Jason Gurley

By day, I'm a user experience designer; by evenings/weekends, I write novels from my home in Scappoose, Ore. My newest is Awake in the World, published February 2019 by Roaring Brook Press; my previous novel, Eleanor, was published by Crown in 2016 and has since been translated into German, Portuguese, and Turkish. I’m currently working on a new project.

Six weeks!

I can hardly believe it myself. Six weeks is all that remains, and then Eleanor will arrive in the world. January 12, that's the date. The next day is my father's birthday, and the day after that I'll be at Powell's Books to read a little, talk a little, sign a little. 

Just six weeks. 

You might be surprised just how much is going on in the weeks leading up to the release day. I'm surprised, and I know I'm only seeing a fraction of it. My U.S. publisher assigned me a publicist, and I hear from her a few times a week about things that are happening behind the scenes, or that they're arranging. Little online bursts of activity here and there, details of real-world events to be sorted out. And while all of this is happening, my U.K. publisher is wrapping up the final jacket design for the book. That edition will arrive in Australia first, as I understand it, in February, and then throughout the remaining U.K. territories in March. 

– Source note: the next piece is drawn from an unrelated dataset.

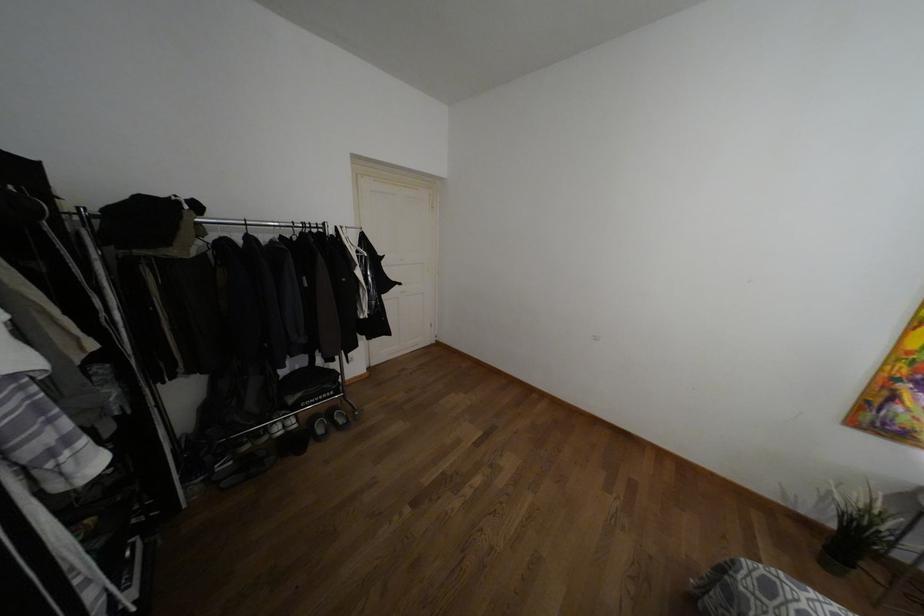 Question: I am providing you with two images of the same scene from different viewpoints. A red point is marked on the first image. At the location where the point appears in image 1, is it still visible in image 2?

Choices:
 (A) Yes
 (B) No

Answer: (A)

Even this close to publication day, I'm still not sure I've completely grasped the notion that this is happening. 2016 looks like it'll feel quite different from 2015. 

Two weeks ago, I joined a couple of dozen other authors, all from various places around the northwest, to sign books and meet readers at Powell's Books. (This is, unless anything else pops up, the last event of the year for me.) I shared a table with Jason Hough, a science fiction author that I met at the same event the prior year. Most of the books on my half of the table were giveaways: a stack of advance copies of Eleanor, various short story paperbacks I'd brought. I had a few copies of The Dark Age on hand, which Squish signed with me (the story is dedicated to her). 

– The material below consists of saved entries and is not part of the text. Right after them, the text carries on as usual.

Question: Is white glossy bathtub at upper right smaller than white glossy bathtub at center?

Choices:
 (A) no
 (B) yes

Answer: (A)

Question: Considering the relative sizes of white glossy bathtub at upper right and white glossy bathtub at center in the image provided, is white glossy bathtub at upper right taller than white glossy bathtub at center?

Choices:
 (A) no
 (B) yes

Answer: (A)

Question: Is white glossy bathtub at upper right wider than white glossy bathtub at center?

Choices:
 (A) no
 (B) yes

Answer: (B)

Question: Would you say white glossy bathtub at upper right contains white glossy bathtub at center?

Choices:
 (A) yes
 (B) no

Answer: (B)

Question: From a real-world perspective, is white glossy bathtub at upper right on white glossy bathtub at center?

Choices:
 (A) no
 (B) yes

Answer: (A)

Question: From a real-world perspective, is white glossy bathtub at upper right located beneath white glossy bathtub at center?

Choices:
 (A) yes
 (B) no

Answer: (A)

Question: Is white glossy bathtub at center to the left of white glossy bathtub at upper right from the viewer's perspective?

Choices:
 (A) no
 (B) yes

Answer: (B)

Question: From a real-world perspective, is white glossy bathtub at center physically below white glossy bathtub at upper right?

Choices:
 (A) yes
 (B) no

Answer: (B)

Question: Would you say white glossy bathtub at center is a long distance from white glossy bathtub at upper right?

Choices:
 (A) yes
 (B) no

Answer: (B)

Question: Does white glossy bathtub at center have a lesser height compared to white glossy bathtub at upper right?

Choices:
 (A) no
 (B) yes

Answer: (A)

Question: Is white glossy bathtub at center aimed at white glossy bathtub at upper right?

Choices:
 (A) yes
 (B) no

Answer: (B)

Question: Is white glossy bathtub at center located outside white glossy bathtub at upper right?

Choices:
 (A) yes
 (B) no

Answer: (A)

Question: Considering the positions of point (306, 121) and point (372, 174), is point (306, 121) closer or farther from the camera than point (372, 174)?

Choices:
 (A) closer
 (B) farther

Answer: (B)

(She makes a great Don Corleone face.) She's been signing that one since the beginning. Back then, her signatures were little more than Crayola squiggles. Then they became tiny faces. Now she prints her name below my own inscription. For this reason alone, I love to have these short stories out in the world. 

Her fourth birthday is coming up soon, and while she'll get other tactile gifts that she can appreciate at this age, I've also commissioned a family portrait from the exceptionally talented Sarah Mensinga, an author/artist friend of ours. Today Sarah sent me the final artwork, and it's simply stunning. Check this gorgeousness out:

I'm really just blown away. I was so struck by how perfectly Sarah captured our personalities and our likenesses that I didn't even notice, at first, the manuscript pages and yarn and knitting needles scattered among the swirling leaves. 

So: six weeks left until publication day, and meanwhile, I've been focused on Limbs, or whatever this next novel will be called. Back in September, with around 80,000 words written, I found myself stalling when I sat down to write a new scene. Something wasn't quite coming together the way I'd hoped it might. In years past, I'd have agonized over this, but all of the careful determination that went into Eleanor taught me a few things, and one thing in particular: that when that nagging feeling arrives, there's no reason to panic, or force a solution. So I put Limbs aside, and did other things, and then, just a couple of weeks ago, the solution arrived. Past Jason would have hated the solution, because it required me to completely re-outline and re-structure the story, adding a second point-of-view to the narrative, and splitting the novel into parallel stories. But present Jason is exhilarated by this. Eleanor also taught me that when you chip away at a story for years, you throw out almost as much as—or more than—you put into it. Those 80,000 words aren't all going out the window, though. They'll be worked into the new novel in slivers, here and there, and what doesn't work will be disposed of, and that's okay. 

I can say that this novel seems to be skidding towards Charlie Kaufman territory, however, and that's very exciting to me. The things that weren't working before...well, I figured out why, and now they seem to be working quite well. Humming, even. 

And that's enough stalling for tonight. Back to the book.